Learning apps are aiming to make financial technology even more convenient while also serving to generate business. Investopedia explains that learning apps use data collected about an individual’s habits and interests to offer personalized suggestions and promote spending. While this can certainly be seen as a benefit to businesses, it can also be convenient for individuals who will be able to easily find the content, products, services, and businesses that best fit their lifestyle.
Fintech isn’t solely a self-centered industry. Leaders in the field are finding ways to make it a tool for bringing financial freedom to those who may otherwise lack resources. What is fin tech doing to give back? Investopedia includes a comment from Nasir Zubairi from FinLeap about using technology to educate individuals about credit and banking. Online services can be found to get free credit reports, learn about saving, and work toward being debt-free.

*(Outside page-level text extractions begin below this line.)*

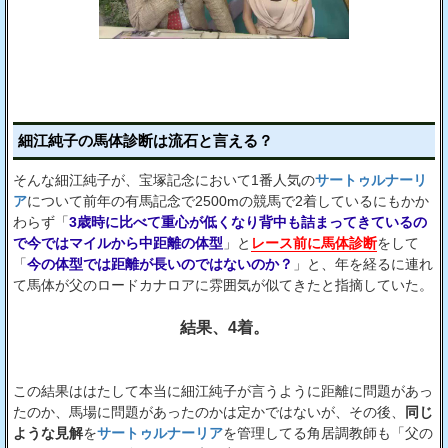
細江純子の馬体診断は流石と言える？
そんな細江純子が、宝塚記念において1番人気の
サートゥルナーリ
ア
について前年の有馬記念で2500mの競馬で2着しているにもかか
わらず「
3歳時に比べて重心が低くなり背中も詰まってきているの
で今ではマイルから中距離の体型
」と
レース前に馬体診断
をして
「
今の体型では距離が長いのではないのか？
」と、年を経るに連れ
て馬体が父のロードカナロアに雰囲気が似てきたと指摘していた。
結果、4着。
この結果ははたして本当に細江純子が言うように距離に問題があっ
たのか、馬場に問題があったのかは定かではないが、その後、
同じ
ような見解
を
サートゥルナーリア
を管理してる角居調教師も「父の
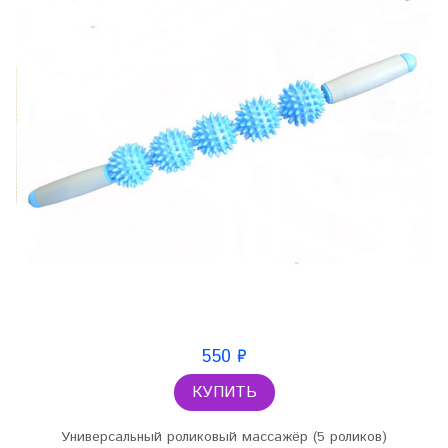
550 ₽
КУПИТЬ
Универсальный роликовый массажёр (5 роликов)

What Are the Downfalls of Fintech?
For most technology startups, the goal of a product or service is to make life easier for consumers. Fintech startups are no exception. By creating apps, software, and new technology, the goal is to simplify money management.
Technology is a rapidly-changing and growing industry. So fast, in fact, that regulators are having a difficult time keeping up, according to Forbes. When transactions are completed with the click of a button and accounts are created with the simple creation of a username and password, there’s little time for rules and regulations to be created. What is a fintech company going to do to keep order and ensure cyber safety for users?
As with all online companies, fraud and identity theft are a big concern. As regulations are created and enforced in a more uniform way, these issues may become less overwhelming, but they will most likely always be a concern for everyone involved. When personal information is entered, stored, and accessed so easily, there will always be a reason to proceed with caution.
With theft and fraud concerns comes a conversation about cyber security. When dealing with financial technology, security and insurance take on all new meanings. How is sensitive customer information protected? What happens if that information is leaked or stolen? How are customers reimbursed for damages? These are all questions that businesses have to answer, but the answers may not yet be clear because the technology is so new and evolving so quickly.
The Growing Industry
As the tech world continues to grow, fintech startups will continue to rise up and existing companies will invest more resources in expanding their technology. An article from Inc notes that many fintech startups are being bought up by larger companies, like Mint, a powerhouse in financial technology. These companies are capitalizing on the ideas of enthusiastic young tech entrepreneurs.
The future of financial technology seems bright, but there is certainly some opposition. Not surprisingly, much of the criticism of fintech comes from those who are invested in traditional banking. These critics cite consumer privacy and lack of regulations as two of the main causes of concern.
As fintech continues to grow with no signs of slowing down, traditional financial institutions are finding ways of following suit.
An article from The Economist outlines the competition between fintech startups and established banks, in particular. Traditional financial institutions are at a point where they have to make a choice: to embrace the change and cooperate with fintech or fight back with competition.
Fintech came into existence at just the right time. It’s a time when a new generation of consumers has developed a desire to take control over their own finances and when technology is dominating day-to-day life. The question is whether fintech will continue to grow and overtake traditional finance or whether the two can coexist while embracing their strengths and respecting their differences.